Con il settore produttivo ingessato, un gap tecnologico da colmare rispetto ai competitori esteri e una corruzione dilagante, sembra strano che l’emergenza sia proprio l’art. 18, la cui eliminazione certamente non aumenterebbe la produttività. Una cosa è parlare di una riforma del lavoro per rendere più flessibile l’ingresso nel mondo del lavoro per i giovani, per tutelare il lavoratore quando perde il posto di lavoro e per tenere in giusto conto l’esigenza della libertà delle imprese nell’esercizio dell’attività imprenditoriale; altra cosa è invece una riforma del lavoro che rende precario l’intero mercato del lavoro, che non mantiene un giusto equilibrio nei rapporti contrattuali tra gli attori coinvolti e che tendenzialmente nel medio periodo mette in concorrenza un lavoratore rispetto ad un altro.

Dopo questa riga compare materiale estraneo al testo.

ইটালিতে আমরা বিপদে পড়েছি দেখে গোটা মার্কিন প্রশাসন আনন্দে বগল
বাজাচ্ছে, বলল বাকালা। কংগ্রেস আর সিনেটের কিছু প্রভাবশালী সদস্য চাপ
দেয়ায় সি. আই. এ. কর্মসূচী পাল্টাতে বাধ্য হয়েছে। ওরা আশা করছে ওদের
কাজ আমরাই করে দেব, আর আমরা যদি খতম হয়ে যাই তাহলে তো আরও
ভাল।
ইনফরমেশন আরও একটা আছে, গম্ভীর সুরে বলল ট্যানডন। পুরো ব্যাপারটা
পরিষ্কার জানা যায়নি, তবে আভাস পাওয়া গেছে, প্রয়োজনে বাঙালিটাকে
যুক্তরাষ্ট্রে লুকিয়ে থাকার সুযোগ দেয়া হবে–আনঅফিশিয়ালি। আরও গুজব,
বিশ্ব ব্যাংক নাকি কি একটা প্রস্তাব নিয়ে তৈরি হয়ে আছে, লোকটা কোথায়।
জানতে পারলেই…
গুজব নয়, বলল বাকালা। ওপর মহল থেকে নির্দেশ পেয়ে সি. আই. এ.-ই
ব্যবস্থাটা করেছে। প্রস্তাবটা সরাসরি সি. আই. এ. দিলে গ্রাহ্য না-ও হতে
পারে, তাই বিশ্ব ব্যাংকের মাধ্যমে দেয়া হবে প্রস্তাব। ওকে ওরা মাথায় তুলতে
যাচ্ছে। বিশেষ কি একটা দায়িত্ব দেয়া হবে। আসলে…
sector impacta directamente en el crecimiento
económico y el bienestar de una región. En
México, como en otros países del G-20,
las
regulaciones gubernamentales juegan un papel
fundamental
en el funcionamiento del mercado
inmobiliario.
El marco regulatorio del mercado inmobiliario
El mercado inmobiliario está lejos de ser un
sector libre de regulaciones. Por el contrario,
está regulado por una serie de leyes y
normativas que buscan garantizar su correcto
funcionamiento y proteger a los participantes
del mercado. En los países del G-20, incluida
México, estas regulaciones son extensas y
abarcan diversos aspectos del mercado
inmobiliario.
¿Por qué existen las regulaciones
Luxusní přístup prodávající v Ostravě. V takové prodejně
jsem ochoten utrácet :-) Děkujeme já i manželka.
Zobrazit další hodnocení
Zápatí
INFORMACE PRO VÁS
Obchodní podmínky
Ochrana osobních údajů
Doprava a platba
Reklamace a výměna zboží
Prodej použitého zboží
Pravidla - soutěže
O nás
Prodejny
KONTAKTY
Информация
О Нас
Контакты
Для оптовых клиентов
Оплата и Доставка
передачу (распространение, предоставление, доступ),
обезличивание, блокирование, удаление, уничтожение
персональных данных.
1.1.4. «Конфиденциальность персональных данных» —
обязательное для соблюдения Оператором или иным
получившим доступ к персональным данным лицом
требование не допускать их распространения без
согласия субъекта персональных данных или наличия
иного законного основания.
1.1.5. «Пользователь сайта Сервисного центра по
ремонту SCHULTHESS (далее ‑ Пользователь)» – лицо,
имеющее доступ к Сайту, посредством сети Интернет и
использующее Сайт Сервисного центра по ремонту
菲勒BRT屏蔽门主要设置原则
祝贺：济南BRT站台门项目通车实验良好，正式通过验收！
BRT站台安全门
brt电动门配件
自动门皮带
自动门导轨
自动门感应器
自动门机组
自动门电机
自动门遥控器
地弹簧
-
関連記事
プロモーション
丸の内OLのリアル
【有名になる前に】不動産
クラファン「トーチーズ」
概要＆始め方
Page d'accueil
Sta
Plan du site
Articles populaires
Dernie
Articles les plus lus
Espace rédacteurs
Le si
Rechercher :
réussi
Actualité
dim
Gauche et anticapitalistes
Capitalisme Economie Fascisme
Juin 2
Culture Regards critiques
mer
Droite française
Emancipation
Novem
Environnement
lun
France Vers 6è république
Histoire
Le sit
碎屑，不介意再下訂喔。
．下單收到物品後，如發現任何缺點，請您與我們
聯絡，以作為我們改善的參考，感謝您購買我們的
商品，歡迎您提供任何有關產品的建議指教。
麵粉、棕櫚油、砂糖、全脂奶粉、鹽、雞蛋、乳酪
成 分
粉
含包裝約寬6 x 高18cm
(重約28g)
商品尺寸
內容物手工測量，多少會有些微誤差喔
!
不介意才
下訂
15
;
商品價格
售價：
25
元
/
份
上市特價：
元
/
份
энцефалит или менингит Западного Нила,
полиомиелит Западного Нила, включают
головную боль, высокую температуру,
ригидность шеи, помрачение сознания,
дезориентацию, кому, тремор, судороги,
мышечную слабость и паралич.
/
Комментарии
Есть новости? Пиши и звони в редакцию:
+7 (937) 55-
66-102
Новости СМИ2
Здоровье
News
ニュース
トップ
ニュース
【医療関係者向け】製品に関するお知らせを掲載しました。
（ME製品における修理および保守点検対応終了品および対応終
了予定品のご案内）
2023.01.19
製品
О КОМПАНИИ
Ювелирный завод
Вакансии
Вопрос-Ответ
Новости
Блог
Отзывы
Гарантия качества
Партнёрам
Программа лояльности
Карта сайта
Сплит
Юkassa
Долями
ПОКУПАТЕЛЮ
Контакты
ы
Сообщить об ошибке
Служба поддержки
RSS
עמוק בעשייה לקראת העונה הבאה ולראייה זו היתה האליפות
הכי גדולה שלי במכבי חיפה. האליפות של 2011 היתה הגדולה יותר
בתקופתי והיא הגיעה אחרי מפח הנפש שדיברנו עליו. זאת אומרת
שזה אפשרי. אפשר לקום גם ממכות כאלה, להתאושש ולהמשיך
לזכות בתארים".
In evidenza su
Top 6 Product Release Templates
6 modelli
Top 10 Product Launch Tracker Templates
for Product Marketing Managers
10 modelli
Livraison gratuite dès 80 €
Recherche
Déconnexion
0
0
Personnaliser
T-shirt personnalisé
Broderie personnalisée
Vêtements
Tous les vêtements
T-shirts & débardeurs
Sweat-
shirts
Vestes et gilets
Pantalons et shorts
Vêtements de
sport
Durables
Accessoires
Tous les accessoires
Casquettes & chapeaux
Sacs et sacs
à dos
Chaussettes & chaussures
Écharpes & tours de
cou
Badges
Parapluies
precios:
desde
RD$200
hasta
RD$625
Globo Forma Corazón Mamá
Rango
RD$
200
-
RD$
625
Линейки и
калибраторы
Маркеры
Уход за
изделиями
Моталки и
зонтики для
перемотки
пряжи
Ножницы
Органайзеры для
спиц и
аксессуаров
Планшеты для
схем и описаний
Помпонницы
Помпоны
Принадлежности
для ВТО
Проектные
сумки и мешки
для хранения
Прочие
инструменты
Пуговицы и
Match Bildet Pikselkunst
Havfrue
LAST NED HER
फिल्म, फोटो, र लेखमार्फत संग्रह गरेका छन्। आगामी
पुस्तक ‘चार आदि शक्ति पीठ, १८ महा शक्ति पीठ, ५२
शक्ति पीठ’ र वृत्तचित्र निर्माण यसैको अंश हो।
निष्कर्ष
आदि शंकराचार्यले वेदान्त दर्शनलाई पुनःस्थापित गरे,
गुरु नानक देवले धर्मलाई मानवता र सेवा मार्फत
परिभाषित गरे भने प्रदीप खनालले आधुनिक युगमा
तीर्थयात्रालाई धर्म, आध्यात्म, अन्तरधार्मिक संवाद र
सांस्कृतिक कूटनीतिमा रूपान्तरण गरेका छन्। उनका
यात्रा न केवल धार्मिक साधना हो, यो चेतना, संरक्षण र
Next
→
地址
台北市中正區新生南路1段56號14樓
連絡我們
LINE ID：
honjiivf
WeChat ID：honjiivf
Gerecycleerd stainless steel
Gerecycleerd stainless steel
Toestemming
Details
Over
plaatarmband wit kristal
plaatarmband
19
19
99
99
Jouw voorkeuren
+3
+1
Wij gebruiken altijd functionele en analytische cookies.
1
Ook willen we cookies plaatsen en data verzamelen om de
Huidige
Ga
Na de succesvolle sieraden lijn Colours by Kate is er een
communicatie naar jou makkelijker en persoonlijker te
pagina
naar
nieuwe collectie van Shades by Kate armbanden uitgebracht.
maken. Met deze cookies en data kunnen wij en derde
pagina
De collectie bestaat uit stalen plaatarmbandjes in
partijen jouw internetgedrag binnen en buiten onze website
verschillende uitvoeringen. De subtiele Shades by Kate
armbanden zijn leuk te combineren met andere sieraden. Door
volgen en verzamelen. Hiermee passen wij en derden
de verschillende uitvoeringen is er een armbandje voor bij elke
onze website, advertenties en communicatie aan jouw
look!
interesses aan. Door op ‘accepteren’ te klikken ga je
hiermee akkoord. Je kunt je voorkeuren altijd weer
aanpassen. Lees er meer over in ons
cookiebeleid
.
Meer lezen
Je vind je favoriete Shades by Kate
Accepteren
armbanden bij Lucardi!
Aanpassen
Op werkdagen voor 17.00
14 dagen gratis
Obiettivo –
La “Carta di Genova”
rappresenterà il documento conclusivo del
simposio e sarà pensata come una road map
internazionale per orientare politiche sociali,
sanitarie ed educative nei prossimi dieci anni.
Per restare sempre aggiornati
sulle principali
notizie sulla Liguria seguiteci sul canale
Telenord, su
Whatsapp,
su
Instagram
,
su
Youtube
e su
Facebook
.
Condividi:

Questa riforma  probabilmente provocherebbe un ridimensionamento del ruolo dei sindacati all’interno dello scenario nazionale.

Questa bozza di riforma non tutela quei lavoratori che operano in settori labor intensivi e altamente usuranti e che, raggiunta l’età di 57/60 anni, potrebbero essere facilmente licenziati perché, logorati dal lavoro,  “non sarebbero produttivi come prima”. Questo tipo di operazione verrebbe mascherata con legali licenziamenti per motivi economici.

La sensazione è che in nome dell’Europa e dei mercati si stia portando avanti un’operazione che mira a mantenere la struttura sociale invariata: le “masse” senza diritti e le “nicchie” con tanti privilegi.